Jan 20

INN Transcripts: Around the Verse – Pirate Swarm

Around the Verse – Pirate Swarm returns with a new format that focuses on specific aspects of the game rather than one particular studio. Chris Roberts and Sandi Gardiner host this week’s show, which features a look at the work that went into the new and improved pirate swarm in Alpha 2.6.

Around the Verse – Pirate Swarm Full Transcript

This post is a transcript of Around the ‘Verse – Pirate Swarm, material that is the intellectual property of Cloud Imperium Games (CIG) and it’s subsidiaries. INN is a Star Citizen fansite and is not officially affiliated with CIG, but we reprint their materials with permission as a service to the community. Enjoy!


Chris Roberts (CEO, Director of Star Citizen and Squadron 42)
Sandi Gardiner (VP of Marketing).

SANDI GARDINER: Hello and welcome to the first regular episode of Around the Verse in 2017, last week we featured a special Around the ‘Verse, which unveiled a first real look at our alien languages, specifically the Vanduul and Xi’Am, or Xi’An as we learned that’s how the military pronounces it. Definitely, worth checking out if you haven’t already seen it and I’m Sandi Gardiner and with me is Star Citizen’s game director Chris Roberts.

CHRIS ROBERTS: Thanks, Sandi and happy new year everyone, I hope you’ve all been having as much fun with Alpha 2.6 and Star Marine as we have.

SANDI GARDINER: Especially the new players who may have gotten Star Citizen as a special holiday gift. Welcome.

CHRIS ROBERTS: Yes. Speaking of gifts, look at this. This is amazing. This is a fairly large Caterpillar model that was 3D printed and painted and assembled. It has a really, cool cut-away back over here and you can see one of the crew members moving cargo around, different moving parts. This was done by Mark “Deadweight Fig” and his son who did it for us as a present so thank you so much and they didn’t just do this larger model luckily enough is for me, so that’ll go pride of place, thank you very much.
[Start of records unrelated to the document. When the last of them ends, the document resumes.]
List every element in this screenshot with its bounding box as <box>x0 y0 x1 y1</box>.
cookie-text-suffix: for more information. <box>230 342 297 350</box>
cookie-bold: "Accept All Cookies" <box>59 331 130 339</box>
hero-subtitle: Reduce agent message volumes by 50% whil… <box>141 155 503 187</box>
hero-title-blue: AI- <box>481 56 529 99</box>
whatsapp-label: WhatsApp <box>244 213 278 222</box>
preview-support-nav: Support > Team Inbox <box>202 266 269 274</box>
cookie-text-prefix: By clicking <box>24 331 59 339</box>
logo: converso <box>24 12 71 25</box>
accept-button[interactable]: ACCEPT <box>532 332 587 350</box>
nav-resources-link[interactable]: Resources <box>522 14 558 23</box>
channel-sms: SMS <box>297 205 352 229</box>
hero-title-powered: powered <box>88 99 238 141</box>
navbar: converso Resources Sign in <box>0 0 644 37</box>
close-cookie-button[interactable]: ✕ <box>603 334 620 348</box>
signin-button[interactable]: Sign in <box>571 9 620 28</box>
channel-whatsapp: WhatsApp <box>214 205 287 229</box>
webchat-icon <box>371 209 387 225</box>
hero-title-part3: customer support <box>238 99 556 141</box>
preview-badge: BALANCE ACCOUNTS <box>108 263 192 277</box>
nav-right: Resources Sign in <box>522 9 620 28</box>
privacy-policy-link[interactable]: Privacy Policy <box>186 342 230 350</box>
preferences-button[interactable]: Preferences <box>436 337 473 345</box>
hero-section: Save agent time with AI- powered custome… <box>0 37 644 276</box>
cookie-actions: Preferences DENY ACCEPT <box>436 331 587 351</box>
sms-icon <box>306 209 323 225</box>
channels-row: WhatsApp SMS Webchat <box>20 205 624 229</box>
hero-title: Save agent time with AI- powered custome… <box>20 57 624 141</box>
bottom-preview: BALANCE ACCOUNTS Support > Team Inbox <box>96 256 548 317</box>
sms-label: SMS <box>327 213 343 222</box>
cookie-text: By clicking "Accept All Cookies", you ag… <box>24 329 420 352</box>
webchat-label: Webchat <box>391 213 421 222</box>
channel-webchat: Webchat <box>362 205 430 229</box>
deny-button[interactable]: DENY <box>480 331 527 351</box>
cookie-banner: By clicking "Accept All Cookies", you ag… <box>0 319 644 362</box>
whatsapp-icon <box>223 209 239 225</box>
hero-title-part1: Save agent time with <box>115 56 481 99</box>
But there’s also smaller 3D printed Caterpillars and a Cutlass and even a Buccaneer which is actually, really cool. It even has these little guns on the bottom and everything. So, awesome, thank you very much and the smaller ships are for the ship team who I know will be incredibly excited to see this. They love building the ships and seeing how everyone gets excited by them and doing their own 3D modeling of them and printing of them.

So it’s totally awesome and this is one of the many reasons why I think Star Citizen is so special. We have such an amazing community, so into the universe and the world and do cool stuff like this. So yeah, it’s really awesome, thank you so much and I’m very happy.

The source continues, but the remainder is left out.